Un vol spécial est allé les chercher samedi pour les conduire de Kidal à Bamako.

Les conditions de leur rapatriement sont gardées secrètes jusqu'à présent.

Le ministre canadien des Affaires étrangères François-Philippe Champagne a exprimé dans un communiqué le soulagement de son pays et la gratitude envers ses partenaires.

"Nous attendons avec impatience le retour d'Édith au Canada, afin qu'elle puisse retrouver sa famille et ses proches", a-t-il dit. Elle "reçoit tout le soutien nécessaire pendant cette période très difficile et éprouvante". Mais, "par respect pour elle et pour l'expérience pénible qu'elle a vécue", il a appelé au respect de sa vie privée.

Kidal, à 1.500 km au nord-est de Bamako, est le bastion des ex-rebelles touareg qui avaient mené l'offensive contre le pouvoir de Bamako en 2012 avant de signer un accord de paix en 2015. 
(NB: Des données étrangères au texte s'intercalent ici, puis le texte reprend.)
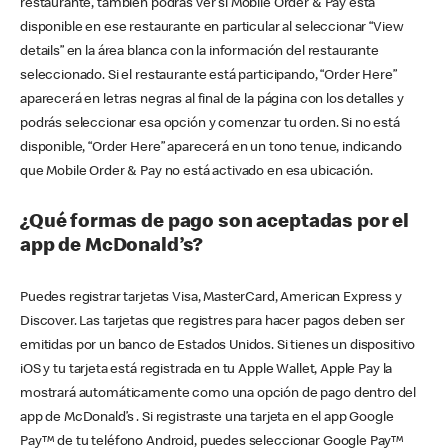
restaurante, también podrás ver si Mobile Order & Pay está
disponible en ese restaurante en particular al seleccionar “View
details” en la área blanca con la información del restaurante
seleccionado. Si el restaurante está participando, “Order Here”
aparecerá en letras negras al final de la página con los detalles y
podrás seleccionar esa opción y comenzar tu orden. Si no está
disponible, “Order Here” aparecerá en un tono tenue, indicando
que Mobile Order & Pay no está activado en esa ubicación.
¿Qué formas de pago son aceptadas por el
app de McDonald’s?
Puedes registrar tarjetas Visa, MasterCard, American Express y
Discover. Las tarjetas que registres para hacer pagos deben ser
emitidas por un banco de Estados Unidos. Si tienes un dispositivo
iOS y tu tarjeta está registrada en tu Apple Wallet, Apple Pay la
mostrará automáticamente como una opción de pago dentro del
app de McDonald’s . Si registraste una tarjeta en el app Google
Pay™ de tu teléfono Android, puedes seleccionar Google Pay™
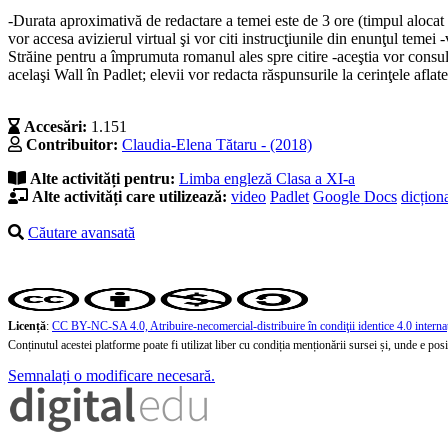
-Durata aproximativă de redactare a temei este de 3 ore (timpul alocat ci
vor accesa avizierul virtual şi vor citi instrucţiunile din enunţul temei
Străine pentru a împrumuta romanul ales spre citire -aceştia vor consul
acelaşi Wall în Padlet; elevii vor redacta răspunsurile la cerinţele aflate
Accesări:
1.151
Contribuitor:
Claudia-Elena Tătaru - (2018)
Alte activități pentru:
Limba engleză
Clasa a XI-a
Alte activități care utilizează:
video
Padlet
Google Docs
dicțion
Căutare avansată
Licență
:
CC BY-NC-SA 4.0, Atribuire-necomercial-distribuire în condiţii identice 4.0 interna
Conținutul acestei platforme poate fi utilizat liber cu condiția menționării sursei și, unde e posibi
Semnalați o modificare necesară.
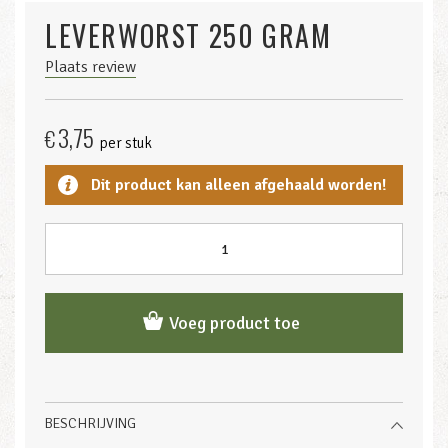
LEVERWORST 250 GRAM
Plaats review
3,75
€
per stuk
Dit product kan alleen afgehaald worden!
Voeg product toe
BESCHRIJVING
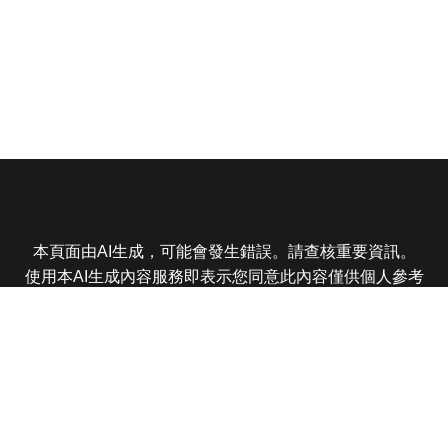
本頁面由AI生成，可能會發生錯誤。請查核重要資訊。
使用本AI生成內容服務即表示您同意此內容僅供個人參考
非商業用途，任何轉載分享皆不得違反法律或侵犯智慧財
產權，且您了解輸出內容可能不準確，所有爭議東森娛樂
保有最終解釋權
東森電視 版權所有 © 2025 EBC All Rights Reserved.
|
隱
私權政策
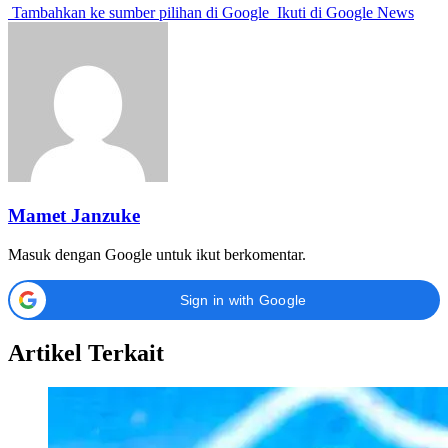
Tambahkan ke sumber pilihan di Google
Ikuti di Google News
Mamet Janzuke
Masuk dengan Google untuk ikut berkomentar.
Sign in with Google
Artikel Terkait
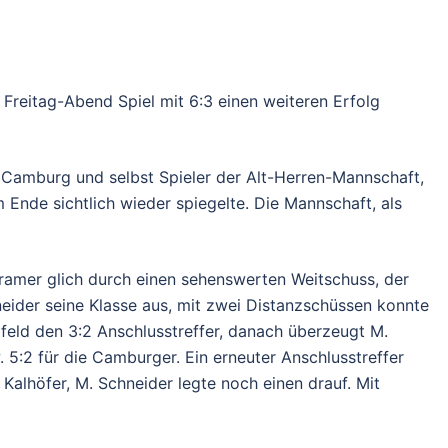
m Freitag-Abend Spiel mit 6:3 einen weiteren Erfolg
 Camburg und selbst Spieler der Alt-Herren-Mannschaft,
Ende sichtlich wieder spiegelte. Die Mannschaft, als
 Kramer glich durch einen sehenswerten Weitschuss, der
neider seine Klasse aus, mit zwei Distanzschüssen konnte
rfeld den 3:2 Anschlusstreffer, danach überzeugt M.
. 5:2 für die Camburger. Ein erneuter Anschlusstreffer
Kalhöfer, M. Schneider legte noch einen drauf. Mit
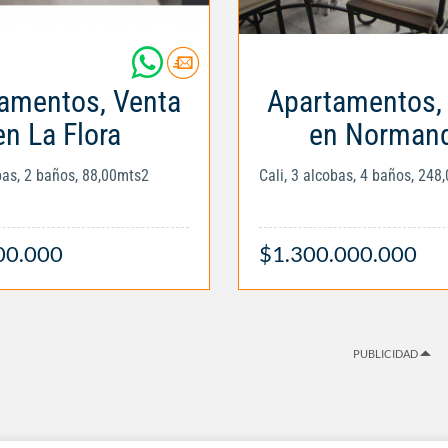
amentos, Venta
Apartamentos,
en La Flora
en Normand
obas, 2 baños, 88,00mts2
Cali, 3 alcobas, 4 baños, 248
00.000
$1.300.000.000
PUBLICIDAD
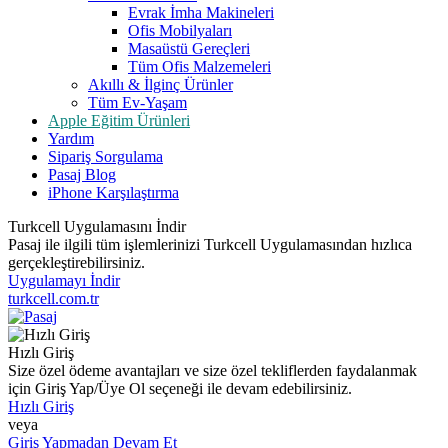
Evrak İmha Makineleri
Ofis Mobilyaları
Masaüstü Gereçleri
Tüm Ofis Malzemeleri
Akıllı & İlginç Ürünler
Tüm Ev-Yaşam
Apple Eğitim Ürünleri
Yardım
Sipariş Sorgulama
Pasaj Blog
iPhone Karşılaştırma
Turkcell Uygulamasını İndir
Pasaj ile ilgili tüm işlemlerinizi Turkcell Uygulamasından hızlıca
gerçekleştirebilirsiniz.
Uygulamayı İndir
turkcell.com.tr
Hızlı Giriş
Size özel ödeme avantajları ve size özel tekliflerden faydalanmak
için Giriş Yap/Üye Ol seçeneği ile devam edebilirsiniz.
Hızlı Giriş
veya
Giriş Yapmadan Devam Et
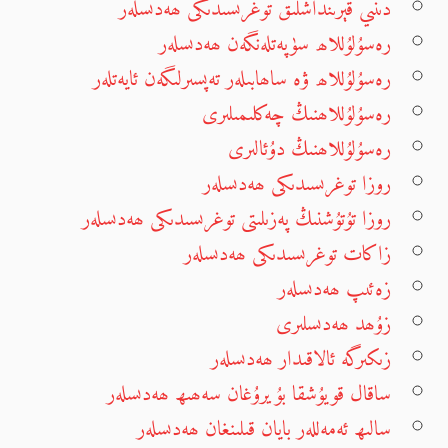
دىنىي قېرىنداشلىق توغرىسىدىكى ھەدىسلەر
رەسۇلۇللاھ سۈپەتلەنگەن ھەدىسلەر
رەسۇلۇللاھ ۋە ساھابىلەر تەپسىرلىگەن ئايەتلەر
رەسۇلۇللاھنىڭ چەكلىمىلىرى
رەسۇلۇللاھنىڭ دۇئالىرى
روزا توغرىسىدىكى ھەدىسلەر
روزا تۇتۇشنىڭ پەزىلىتى توغرىسىدىكى ھەدىسلەر
زاكات توغرىسىدىكى ھەدىسلەر
زەئىپ ھەدىسلەر
زۇھد ھەدىسلىرى
زىكىرگە ئالاقىدار ھەدىسلەر
ساقال قويۇشقا بۇيرۇغان سەھىھ ھەدىسلەر
سالىھ ئەمەللەر بايان قىلىنغان ھەدىسلەر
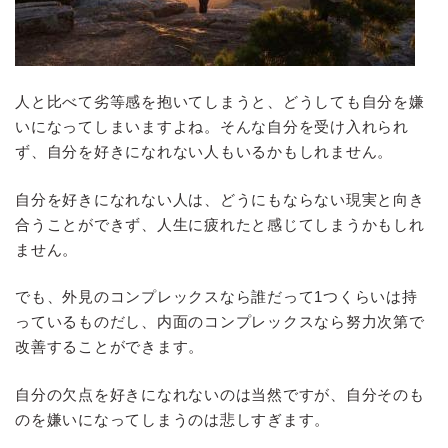
人と比べて劣等感を抱いてしまうと、どうしても自分を嫌
いになってしまいますよね。そんな自分を受け入れられ
ず、自分を好きになれない人もいるかもしれません。
自分を好きになれない人は、どうにもならない現実と向き
合うことができず、人生に疲れたと感じてしまうかもしれ
ません。
でも、外見のコンプレックスなら誰だって1つくらいは持
っているものだし、内面のコンプレックスなら努力次第で
改善することができます。
自分の欠点を好きになれないのは当然ですが、自分そのも
のを嫌いになってしまうのは悲しすぎます。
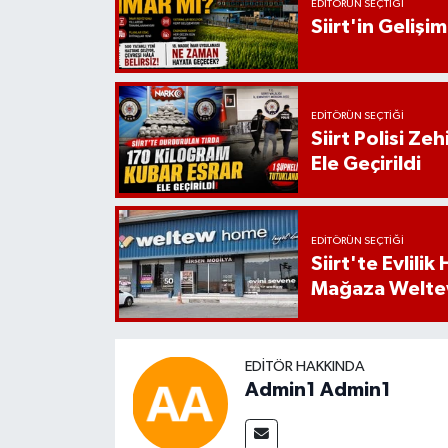
EDITÖRÜN SEÇTIĞI
Siirt'in Geliş
EDITÖRÜN SEÇTIĞI
Siirt Polisi Ze
Ele Geçirildi
EDITÖRÜN SEÇTIĞI
Siirt'te Evlili
Mağaza Welt
EDITÖR HAKKINDA
Admin1 Admin1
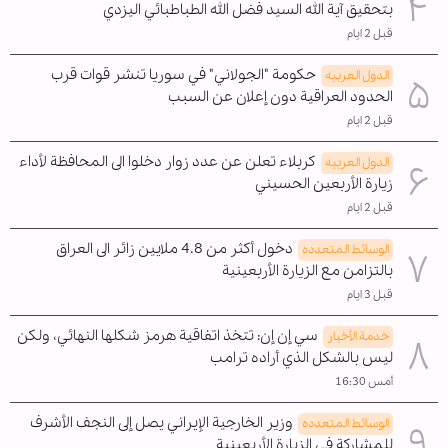
بتحقيق آية الله السيد فضل الله الطباطبائي اليزدي
قبل 2 ايام
حكومة "الجولاني" في سوريا تنشر قوات قرب
الدول العربیه
الحدود العراقية دون إعلان عن السبب
قبل 2 ايام
كربلاء تعلن عن عدد زوار دخلوا الى المحافظة لأداء
الدول العربیه
زيارة الأربعين الحسيني
قبل 2 ايام
دخول أكثر من 4.8 ملايين زائر الى العراق
الوسائط المتعدده
بالتزامن مع الزيارة الأربعينية
قبل 3 ايام
سي إن إن: تتخذ اتفاقية هرمز شكلها النهائي، ولكن
خدمة الأخبار
ليس بالشكل الذي أراده ترامب
أمس 16:30
وزير الخارجية الإيراني يصل إلى النجف الأشرف
الوسائط المتعدده
للمشاركة في الزيارة الأربعينية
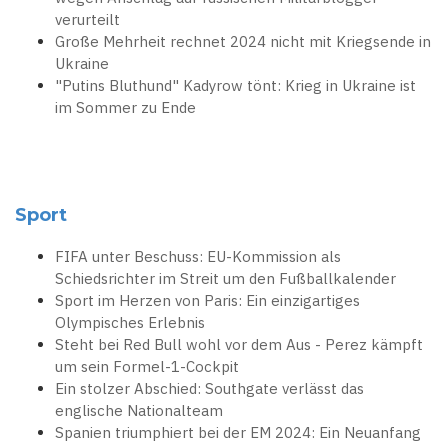
verurteilt
Große Mehrheit rechnet 2024 nicht mit Kriegsende in
Ukraine
"Putins Bluthund" Kadyrow tönt: Krieg in Ukraine ist
im Sommer zu Ende
Sport
FIFA unter Beschuss: EU-Kommission als
Schiedsrichter im Streit um den Fußballkalender
Sport im Herzen von Paris: Ein einzigartiges
Olympisches Erlebnis
Steht bei Red Bull wohl vor dem Aus - Perez kämpft
um sein Formel-1-Cockpit
Ein stolzer Abschied: Southgate verlässt das
englische Nationalteam
Spanien triumphiert bei der EM 2024: Ein Neuanfang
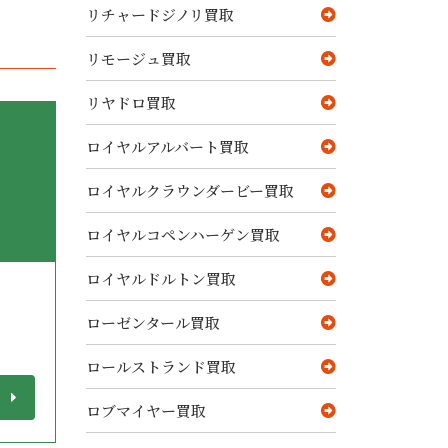
リチャードジノリ買取
リモージュ買取
リヤドロ買取
ロイヤルアルバート買取
ロイヤルクラウンダービー買取
ロイヤルコペンハーゲン買取
ロイヤルドルトン買取
ローゼンタール買取
ロールストランド買取
ロブマイヤー買取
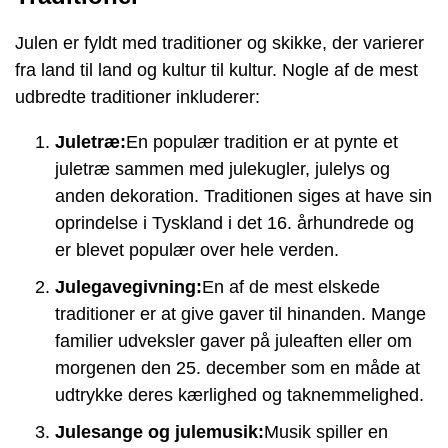
Julen er fyldt med traditioner og skikke, der varierer
fra land til land og kultur til kultur. Nogle af de mest
udbredte traditioner inkluderer:
Juletræ:
En populær tradition er at pynte et
juletræ sammen med julekugler, julelys og
anden dekoration. Traditionen siges at have sin
oprindelse i Tyskland i det 16. århundrede og
er blevet populær over hele verden.
Julegavegivning:
En af de mest elskede
traditioner er at give gaver til hinanden. Mange
familier udveksler gaver på juleaften eller om
morgenen den 25. december som en måde at
udtrykke deres kærlighed og taknemmelighed.
Julesange og julemusik:
Musik spiller en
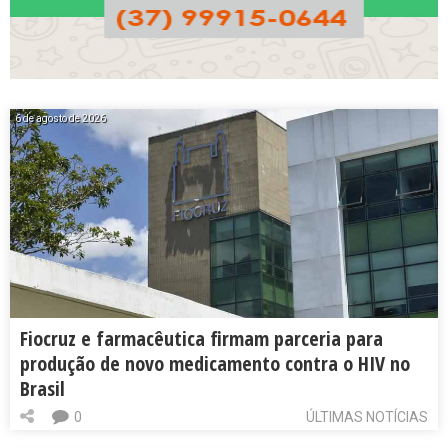
6 de agosto de 2026
Fiocruz e farmacêutica firmam parceria para
produção de novo medicamento contra o HIV no
Brasil
0
ÚLTIMAS NOTÍCIAS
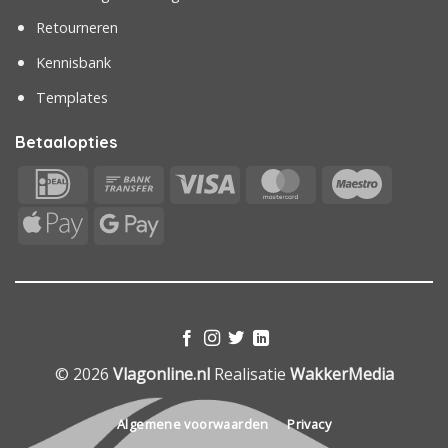
Retourneren
Kennisbank
Templates
Betaalopties
IDeal
Bank
Visa
MasterCard
Maestr
Transfer
Apple
Google
Pay
Pay
© 2026
Vlagonline.nl
Realisatie
WakkerMedia
Algemene voorwaarden
Privacy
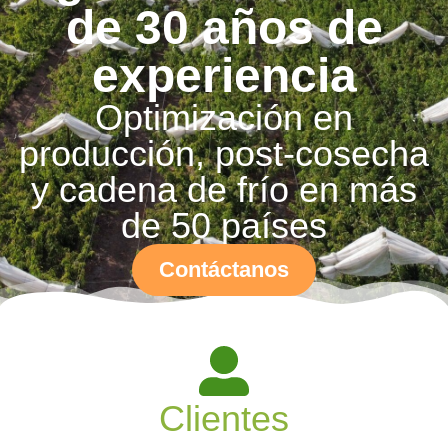
de 30 años de
experiencia
Optimización en
producción, post-cosecha
y cadena de frío en más
de 50 países
Contáctanos
Clientes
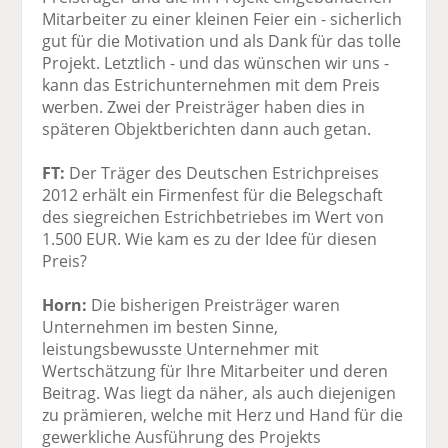
Mitarbeiter zu einer kleinen Feier ein - sicherlich
gut für die Motivation und als Dank für das tolle
Projekt. Letztlich - und das wünschen wir uns -
kann das Estrichunternehmen mit dem Preis
werben. Zwei der Preisträger haben dies in
späteren Objektberichten dann auch getan.
FT:
Der Träger des Deutschen Estrichpreises
2012 erhält ein Firmenfest für die Belegschaft
des siegreichen Estrichbetriebes im Wert von
1.500 EUR. Wie kam es zu der Idee für diesen
Preis?
Horn:
Die bisherigen Preisträger waren
Unternehmen im besten Sinne,
leistungsbewusste Unternehmer mit
Wertschätzung für Ihre Mitarbeiter und deren
Beitrag. Was liegt da näher, als auch diejenigen
zu prämieren, welche mit Herz und Hand für die
gewerkliche Ausführung des Projekts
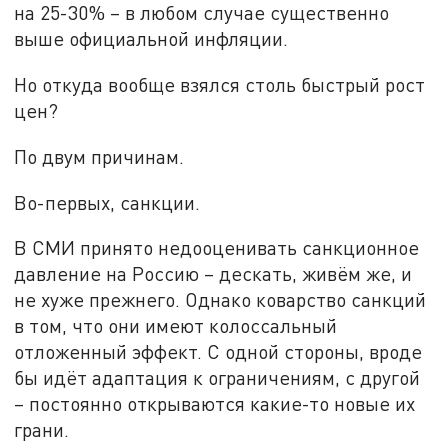
на 25-30% – в любом случае существенно
выше официальной инфляции.
Но откуда вообще взялся столь быстрый рост
цен?
По двум причинам.
Во-первых, санкции.
В СМИ принято недооценивать санкционное
давление на Россию – дескать, живём же, и
не хуже прежнего. Однако коварство санкций
в том, что они имеют колоссальный
отложенный эффект. С одной стороны, вроде
бы идёт адаптация к ограничениям, с другой
– постоянно открываются какие-то новые их
грани.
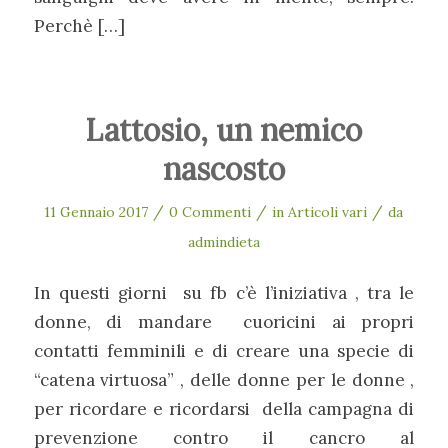
Perchè […]
Lattosio, un nemico
nascosto
/
/
/
11 Gennaio 2017
0 Commenti
in
Articoli vari
da
admindieta
In questi giorni su fb c’è l’iniziativa , tra le
donne, di mandare cuoricini ai propri
contatti femminili e di creare una specie di
“catena virtuosa” , delle donne per le donne ,
per ricordare e ricordarsi della campagna di
prevenzione contro il cancro al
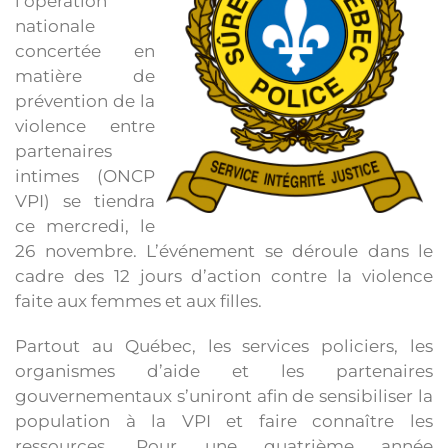
l’opération
nationale
concertée en
matière de
prévention de la
violence entre
partenaires
intimes (ONCP
VPI) se tiendra
ce mercredi, le
26 novembre. L’événement se déroule dans le
cadre des 12 jours d’action contre la violence
faite aux femmes et aux filles.
Partout au Québec, les services policiers, les
organismes d’aide et les partenaires
gouvernementaux s’uniront afin de sensibiliser la
population à la VPI et faire connaître les
ressources. Pour une quatrième année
Malgré cet accord, les violences parties du nord du Mali se sont depuis propagées au centre du pays et au Burkina et au Niger voisins.

La région de Kidal est aussi une zone d'activité du Groupe de soutien à l'islam et aux musulmans, affilié à Al-Qaïda, dirigé par le Touareg malien Iyad Ag Ghaly. L'ex-rébellion a été accusée avec insistance d'alliances, au moins de circonstance, avec les jihadistes.

Le ministre malien des Affaires étrangères, Tiébilé Dramé, a assuré que son pays n'avait versé aucune rançon. "Je peux vous assurer que rien n'a été payé" du côté malien, a-t-il dit à l'AFP.